İslam’ın aslından olmayan, dine sonradan giren ve din gibi algılanan hususlara hurafe denir. Hurafeler dinden olmayan masal, efsane ve rivayetlere dayanır. Genellikle sihir, büyü, ruh çağırma gibi çeşitli batıl inanışlarla karşımıza çıkar. Bunlar dinin yanlış anlaşılmasına sebep olur. Dinin korunması kapsamında bütün hurafelerden, yanlış anlayış ve inanışlardan uzak durulmalıdır.Dinin korunmasında dikkat edilmesi gereken bir diğer konu da dinin tahriflerden uzak tutulmasıdır. Tahrif, saptırma, çarpıtma, değiştirme,bozma, bozulma anlamına gelir. Dinin korunması Allah’ın (c.c.) çizdiği sınırlar içerisinde kalarak dinin emir ve yasaklarını uygulamakla mümkündür. Din bid’at ve hurafelerle tahrif edilebildiği gibi yanlış yorum ve uygulamalarla da özünden saptırılabilir.

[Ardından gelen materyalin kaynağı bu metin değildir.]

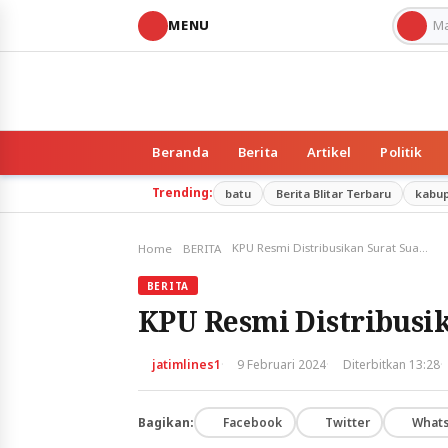
MENU
Beranda
Berita
Artikel
Politik
Trending:
batu
Berita Blitar Terbaru
kabu
KPU Resmi Distribusikan Surat Suara.
Home
BERITA
BERITA
KPU Resmi Distribusik
·
·
·
jatimlines1
9 Februari 2024
Diterbitkan 13:28
Bagikan:
Facebook
Twitter
What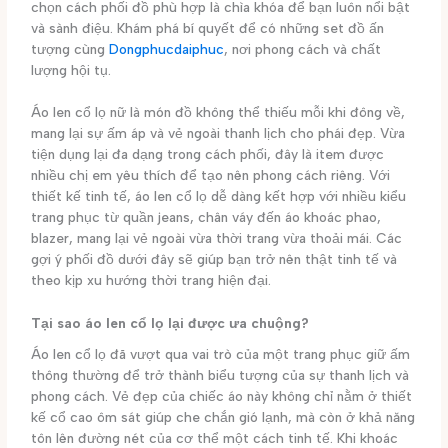
chọn cách phối đồ phù hợp là chìa khóa để bạn luôn nổi bật
và sành điệu. Khám phá bí quyết để có những set đồ ấn
tượng cùng
Dongphucdaiphuc
, nơi phong cách và chất
lượng hội tụ.
Áo len cổ lọ nữ là món đồ không thể thiếu mỗi khi đông về,
mang lại sự ấm áp và vẻ ngoài thanh lịch cho phái đẹp. Vừa
tiện dụng lại đa dạng trong cách phối, đây là item được
nhiều chị em yêu thích để tạo nên phong cách riêng. Với
thiết kế tinh tế, áo len cổ lọ dễ dàng kết hợp với nhiều kiểu
trang phục từ quần jeans, chân váy đến áo khoác phao,
blazer, mang lại vẻ ngoài vừa thời trang vừa thoải mái. Các
gợi ý phối đồ dưới đây sẽ giúp bạn trở nên thật tinh tế và
theo kịp xu hướng thời trang hiện đại.
Tại sao áo len cổ lọ lại được ưa chuộng?
Áo len cổ lọ đã vượt qua vai trò của một trang phục giữ ấm
thông thường để trở thành biểu tượng của sự thanh lịch và
phong cách. Vẻ đẹp của chiếc áo này không chỉ nằm ở thiết
kế cổ cao ôm sát giúp che chắn gió lạnh, mà còn ở khả năng
tôn lên đường nét của cơ thể một cách tinh tế. Khi khoác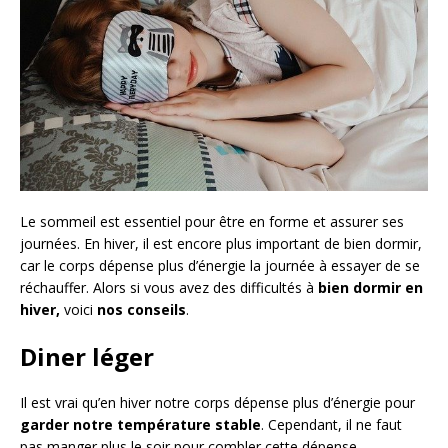
Le sommeil est essentiel pour être en forme et assurer ses
journées. En hiver, il est encore plus important de bien dormir,
car le corps dépense plus d’énergie la journée à essayer de se
réchauffer. Alors si vous avez des difficultés à
bien dormir en
hiver,
voici
nos conseils
.
Diner léger
Il est vrai qu’en hiver notre corps dépense plus d’énergie pour
garder notre température stable
. Cependant, il ne faut
pas manger plus le soir pour combler cette dépense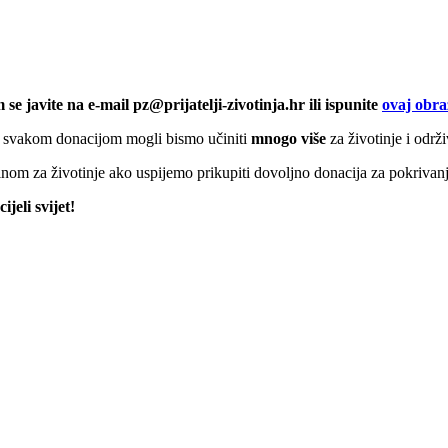
 javite na e-mail pz@prijatelji-zivotinja.hr ili ispunite
ovaj obra
svakom donacijom mogli bismo učiniti
mnogo više
za životinje i održi
om za životinje ako uspijemo prikupiti dovoljno donacija za pokrivanj
jeli svijet!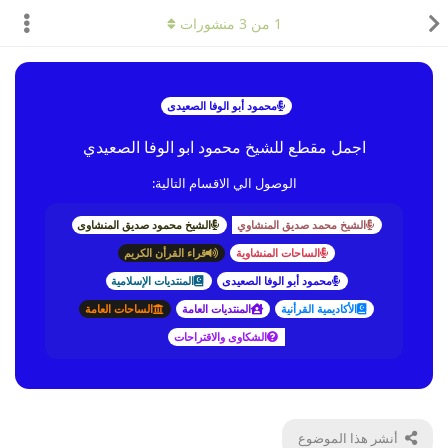
1
من
3
منشورات
محمود أبو الوفا الصعيدى
اجمل مقطع للشيخ محمود ابو الوفا الصعيدي
الوصول الي الاقسام التالية:
الشيخ محمد صديق المنشاوي
الشيخ محمود صديق المنشاوى
الساحات المنشاوية
قراء القرأن الكريم
محمود أبو الوفا الصعيدى
المنتديات الإسلامية
الأكاديمية القرأنية
المنتديات العامة
الساحات العامة
الشكاوى والاقتراحات
أنشر هذا الموضوع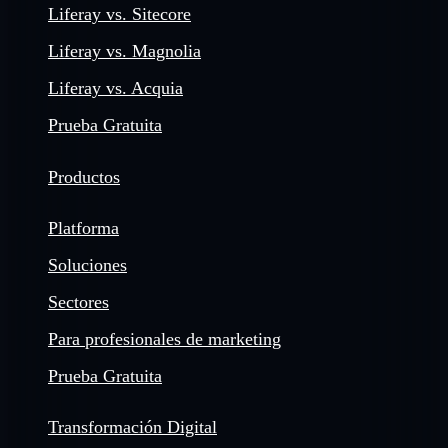
Liferay vs. Sitecore
Liferay vs. Magnolia
Liferay vs. Acquia
Prueba Gratuita
Productos
Platforma
Soluciones
Sectores
Para profesionales de marketing
Prueba Gratuita
Transformación Digital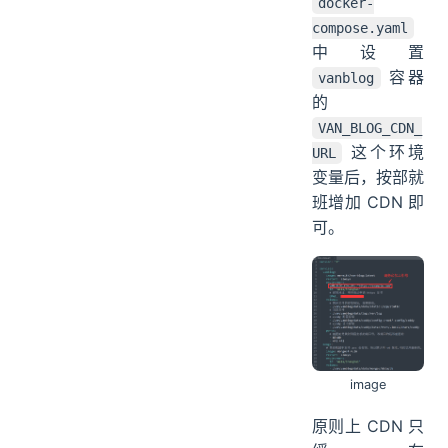
docker-
compose.yaml
中设置
容器
vanblog
的
VAN_BLOG_CDN_
这个环境
URL
变量后，按部就
班增加 CDN 即
可。
image
原则上 CDN 只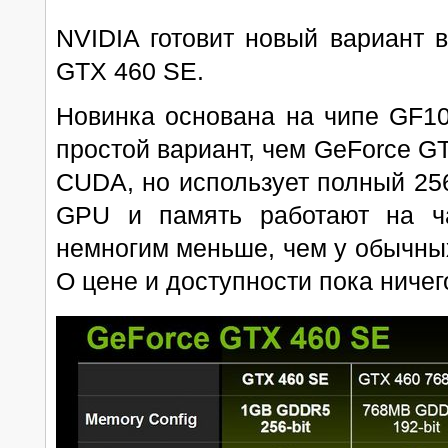
NVIDIA готовит новый вариант 
GTX 460 SE.
Новинка основана на чипе GF10
простой вариант, чем GeForce G
CUDA, но использует полный 2
GPU и память работают на ч
немногим меньше, чем у обычны
О цене и доступности пока ничег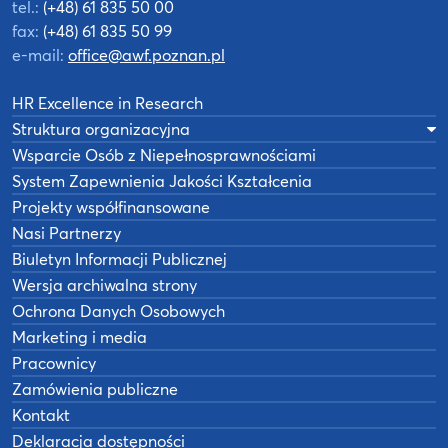
tel.:
(+48) 61 835 50 00
fax:
(+48) 61 835 50 99
e-mail:
office@awf.poznan.pl
HR Excellence in Research
Struktura organizacyjna
Wsparcie Osób z Niepełnosprawnościami
System Zapewnienia Jakości Kształcenia
Projekty współfinansowane
Nasi Partnerzy
Biuletyn Informacji Publicznej
Wersja archiwalna strony
Ochrona Danych Osobowych
Marketing i media
Pracownicy
Zamówienia publiczne
Kontakt
Deklaracja dostępności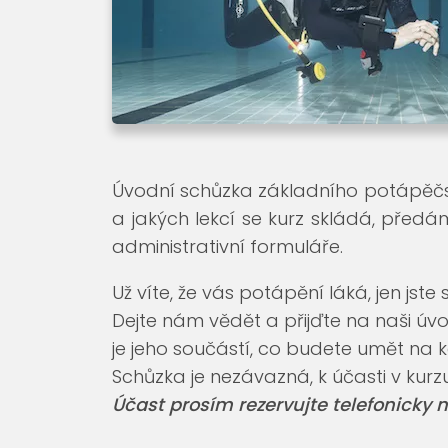
Úvodní schůzka základního potápěč
a jakých lekcí se kurz skládá, pře
administrativní formuláře.
Už víte, že vás potápění láká, jen jst
Dejte nám vědět a přijďte na naši úvo
je jeho součástí, co budete umět na 
Schůzka je nezávazná, k účasti v kur
Účast prosím rezervujte telefonicky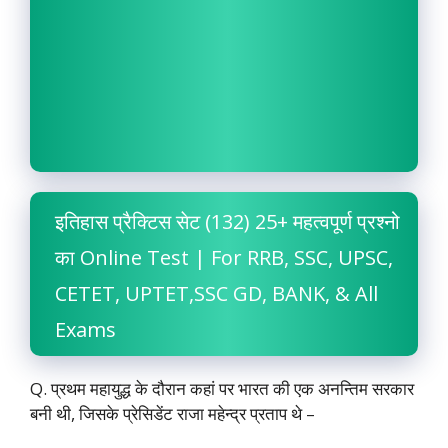
इतिहास प्रैक्टिस सेट (132) 25+ महत्वपूर्ण प्रश्नो
का Online Test | For RRB, SSC, UPSC,
CETET, UPTET,SSC GD, BANK, & All
Exams
Q. प्रथम महायुद्ध के दौरान कहां पर भारत की एक अनन्तिम सरकार
बनी थी, जिसके प्रेसिडेंट राजा महेन्द्र प्रताप थे –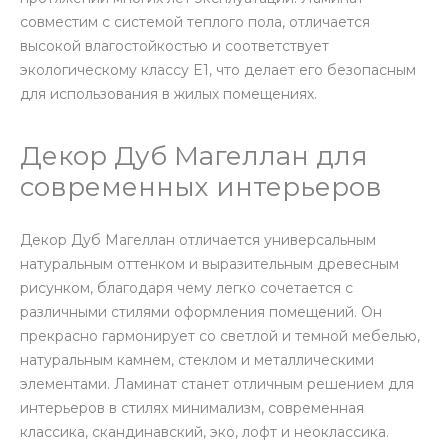
совместим с системой теплого пола, отличается
высокой влагостойкостью и соответствует
экологическому классу E1, что делает его безопасным
для использования в жилых помещениях.
Декор Дуб Магеллан для
современных интерьеров
Декор Дуб Магеллан отличается универсальным
натуральным оттенком и выразительным древесным
рисунком, благодаря чему легко сочетается с
различными стилями оформления помещений. Он
прекрасно гармонирует со светлой и темной мебелью,
натуральным камнем, стеклом и металлическими
элементами. Ламинат станет отличным решением для
интерьеров в стилях минимализм, современная
классика, скандинавский, эко, лофт и неоклассика.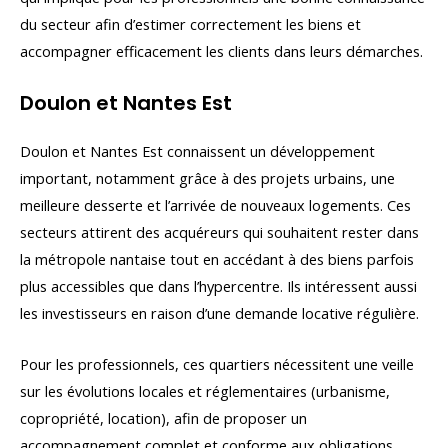
du secteur afin d’estimer correctement les biens et
accompagner efficacement les clients dans leurs démarches.
Doulon et Nantes Est
Doulon et Nantes Est connaissent un développement
important, notamment grâce à des projets urbains, une
meilleure desserte et l’arrivée de nouveaux logements. Ces
secteurs attirent des acquéreurs qui souhaitent rester dans
la métropole nantaise tout en accédant à des biens parfois
plus accessibles que dans l’hypercentre. Ils intéressent aussi
les investisseurs en raison d’une demande locative régulière.
Pour les professionnels, ces quartiers nécessitent une veille
sur les évolutions locales et réglementaires (urbanisme,
copropriété, location), afin de proposer un
accompagnement complet et conforme aux obligations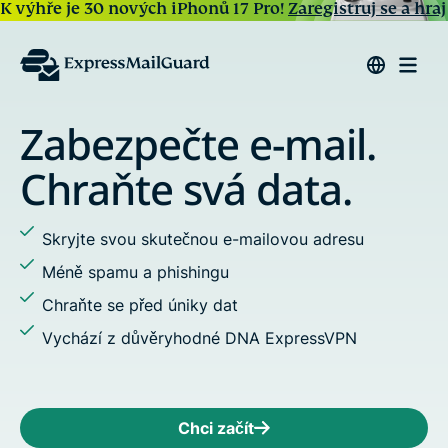
K výhře je 30 nových iPhonů 17 Pro!
Zaregistruj se a hraj
pečte e-mail.
Odesíle
na e-
e svá data.
Přiřaďte si al
skutečnou e-mailovou adresu
Nenechte se s
 phishingu
Přidejte někol
ed úniky dat
Používejte vl
věryhodné DNA ExpressVPN
Chci začít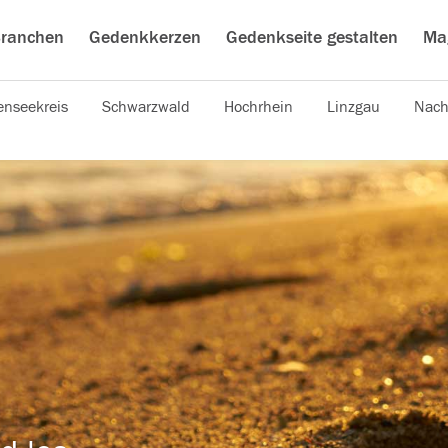
ranchen
Gedenkkerzen
Gedenkseite gestalten
Ma
nseekreis
Schwarzwald
Hochrhein
Linzgau
Nach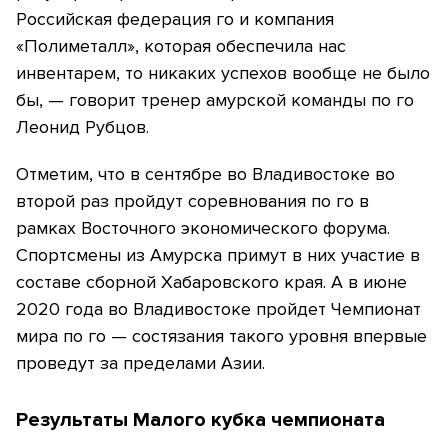
Российская федерация го и компания
«Полиметалл», которая обеспечила нас
инвентарем, то никаких успехов вообще не было
бы, — говорит тренер амурской команды по го
Леонид Рубцов.
Отметим, что в сентябре во Владивостоке во
второй раз пройдут соревнования по го в
рамках Восточного экономического форума.
Спортсмены из Амурска примут в них участие в
составе сборной Хабаровского края. А в июне
2020 года во Владивостоке пройдет Чемпионат
мира по го — состязания такого уровня впервые
проведут за пределами Азии.
Результаты Малого кубка чемпионата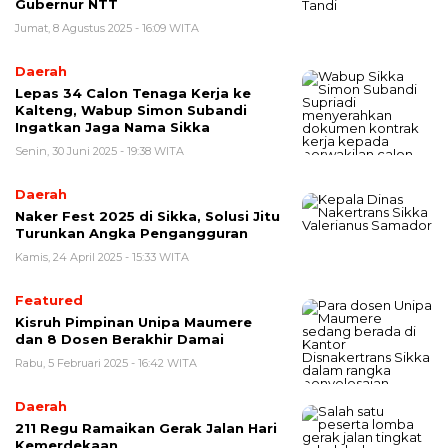
Gubernur NTT
Jumat, 8 Agustus 2025 - 16:09 WITA
Daerah
Lepas 34 Calon Tenaga Kerja ke
Kalteng, Wabup Simon Subandi
Ingatkan Jaga Nama Sikka
Senin, 30 Juni 2025 - 19:38 WITA
Daerah
Naker Fest 2025 di Sikka, Solusi Jitu
Turunkan Angka Pengangguran
Kamis, 24 April 2025 - 15:33 WITA
Featured
Kisruh Pimpinan Unipa Maumere
dan 8 Dosen Berakhir Damai
Rabu, 5 Februari 2025 - 16:42 WITA
Daerah
211 Regu Ramaikan Gerak Jalan Hari
Kemerdekaan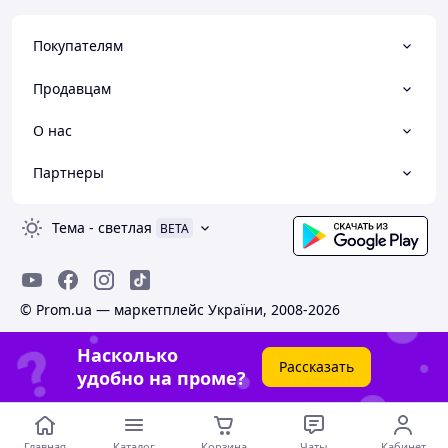
Покупателям
Продавцам
О нас
Партнеры
Тема
-
светлая
BETA
© Prom.ua — маркетплейс України, 2008-2026
Насколько
Рассказать
удобно на проме?
Главная
Каталог
Корзина
Чаты
Кабинет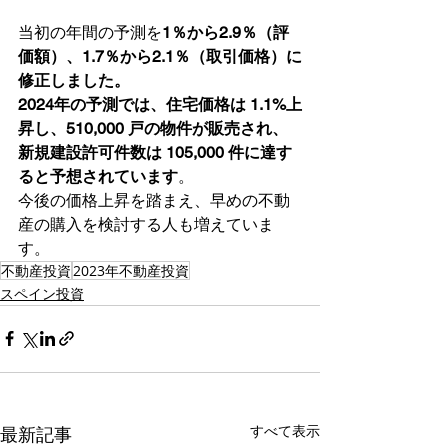
当初の年間の予測を
1％から2.9％（評
価額）、1.7％から2.1％（取引価格）に
修正しました。
2024年の予測では、住宅価格は 1.1%上
昇し、510,000 戸の物件が販売され、
新規建設許可件数は 105,000 件に達す
ると予想されています
。
今後の価格上昇を踏まえ、早めの不動
産の購入を検討する人も増えていま
す。
不動産投資
2023年不動産投資
スペイン投資
すべて表示
最新記事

Bu sapmalara maruz kalmamak için Müslümanlar her namazda okunan Fâtiha suresinde Yüce Allah’tan kendilerini dosdoğru yola iletmesini dilerler. Bid’at ve hurafelerle yoldan saparak Allah’ın (c.c.) gazabına uğrayanların yolundan da uzak tutmasını isterler.

Dinin korunmasında dikkat edilecek en önemli davranış dini Allah’a tahsis ederek ibadet etmektir. “… O halde sen de dini Allah’a has kılarak (ihlâs ile) kulluk et.” İslam dininde Müslüman yalnızca Allah’a (c.c.) kulluk ederek inancını koruyabilir.

Dinin korunması Allah’ın (c.c.) haklarının ve sınırlarının muhafazasıyla mümkündür. Helaller ve haramlar Allah’ın (c.c.) koyduğu sınırlardır. Bu sınırlar insanların kötü şeylerden uzaklaşması ve iyi olana yönelmesi için ortaya konulan hükümlerdir. Kur’an-ı Kerim’de, bu sınırlara riayet edilmesi emredilmiştir. Dinin korunması bireysel bir sorumluluk olduğu kadar toplumsal bir görevdir. Çünkü toplumun kurtuluşu ve huzuru Allah’ın (c.c.) sınırlarının korunmasıyla mümkündür.